Maysilee has already fled the hedge, and I hightail it out after her.
Both of us scream our heads off, running in circles as we try to claw the
things from our skin. Once they’ve attached those tiny hypodermic needle mouths, they’re stubborn as all get-out.
“Pluck!” Maysilee orders me. “Pluck!” She dances in place but has settled enough to be pinching each ladybug and yanking it straight out.
I follow suit. The suckers are dug in deep, akin to those on a really determined tick. If I get a grip up near the head and pull firmly and slowly, they pop out in a spray of blood. Planting my feet on the ground to steady myself, I mutter, “Bug by bug . . . bug by bug . . . bug by bug . . .” as I pluck away at my arms, my neck, my face. I strip off my shirt and pants, but only a few made it beneath the loose fabric. When I’m largely vermin-free,
I go to work on Maysilee, who, sleeveless, has had the worst of it. “Bug by bug . . . bug by bug . . .”
She’s trembling all over and, what do you know, so am I. “Bug by bug . . .” we chant together. “Bug by bug . . .” When all the visible ones are gone, she strips down to her underwear, too. “My back?” Yeah, there’s another half dozen there. I’m light-headed and want to sit down, but I don’t stop until every bug’s dead and gone.
“Okay, you’re clean,” I tell her. “You’re all clean.” We both slump to the ground, pale and drained in our bloody skivvies. Parched, I dig in my pack for the water and insist she drink first. “I’m sorry, this was my fault.
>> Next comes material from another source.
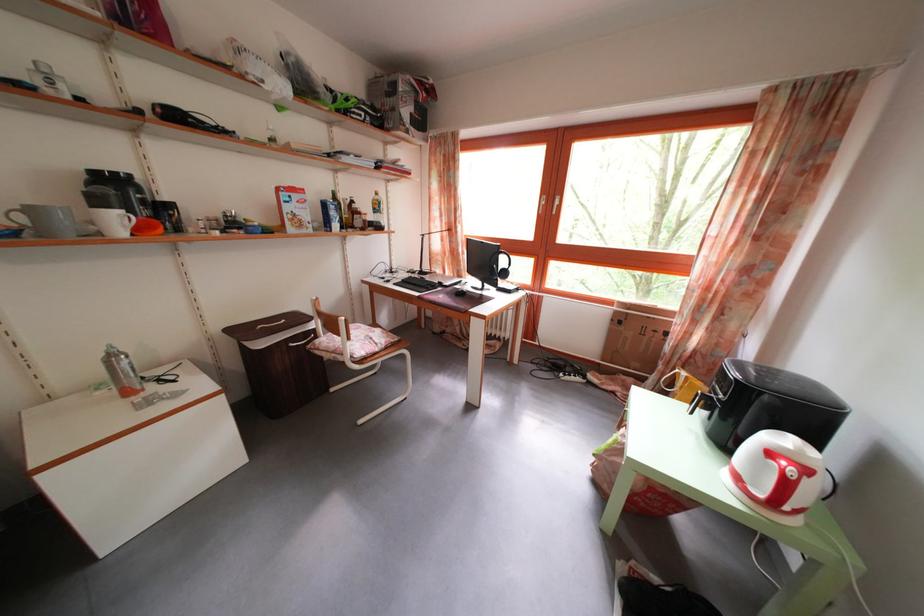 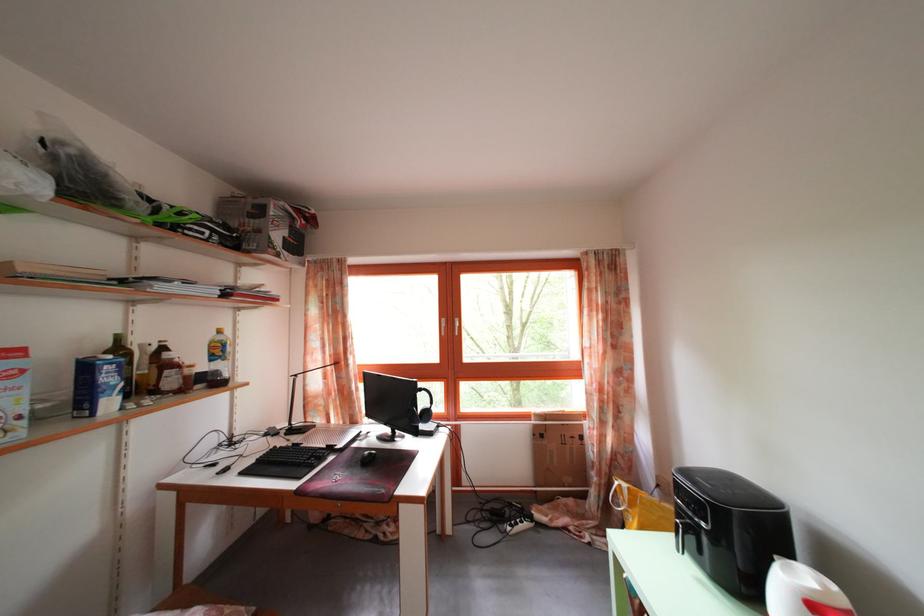 The point at (508, 260) is marked in the first image. Where is the corresponding point in the second image?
Talking big like I knew what was in there. I swear, none of them bothered me yesterday.”
“I don’t think the Gamemakers want us going through that hedge,” Maysilee observes.
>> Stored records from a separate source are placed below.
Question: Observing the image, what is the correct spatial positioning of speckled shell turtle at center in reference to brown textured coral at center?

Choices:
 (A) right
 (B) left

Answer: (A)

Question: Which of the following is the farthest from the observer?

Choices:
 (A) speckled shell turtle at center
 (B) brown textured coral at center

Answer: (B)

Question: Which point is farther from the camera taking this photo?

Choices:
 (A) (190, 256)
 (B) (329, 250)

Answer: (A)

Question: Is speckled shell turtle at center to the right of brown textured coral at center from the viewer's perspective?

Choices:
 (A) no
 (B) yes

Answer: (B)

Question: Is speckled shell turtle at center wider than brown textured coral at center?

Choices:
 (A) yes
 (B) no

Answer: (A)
I nod. “Message received.”
“How much blood do you think we lost?” she asks.
“I don’t know. Maybe a cup or two?” A rogue ladybug explodes behind my ear, making me woozier. I pull the three beef strips out of the pack and hand them to her. “Here. Get some iron in your blood.”
She divides them in half. “Fifty-fifty.” As we eat, she comments, “Your plan is not sustainable.”
I look at her sawing away at her jerky with her pocket-knife and
homemade fork, and can’t help laughing a bit. “No, it certainly is not.” My head’s too muddled to come up with a new plan. All I can do is stretch out on my back and stare at the perfect azure-blue sky. “I can’t seem to think
straight.”
“Me either.” She rustles in the pack. “Do you like olives?” “No idea. Never had one.”
She holds one out to me. “Suck on it for a bit, get the salt out. There’s a pit inside.”
I place one on my tongue, assessing the smooth skin, the strange rich taste, tangy and metallic. “Not bad.” She deposits two more in my palm. I savor each one, rolling it around my mouth and slowly letting my teeth wear it down to the pit.
Time passes, clouds move in, and rain begins to fall. “The tarps!” I cry. We shakily find our feet and unfold our tarps. Reluctant to place them under the poisonous trees, we drive branches into the ground to form posts and stretch the tarps out, so there’s nothing between them and the sky.
Almost immediately, we get results, and a slow trickle runs off them into the waiting water jugs below.
The rain intensifies and we stand, heads back, washing the blood from our faces and bodies. When we pass for clean, we hold our clothes in the
downpour, laundering them as best we can. After about twenty minutes, the clouds turn off like somebody twisted the faucet.
We dress, letting the thin material dry on our bodies, and pass a water jug between us. “Well, if we weren’t before, we’re blood kin now,” says Maysilee.
“Sure enough, Sis. I think I swallowed enough of your blood to qualify.”
“Did you ever want a real sister?”
“I had two for a short time. Twins like you and Merrilee. They didn’t make it.”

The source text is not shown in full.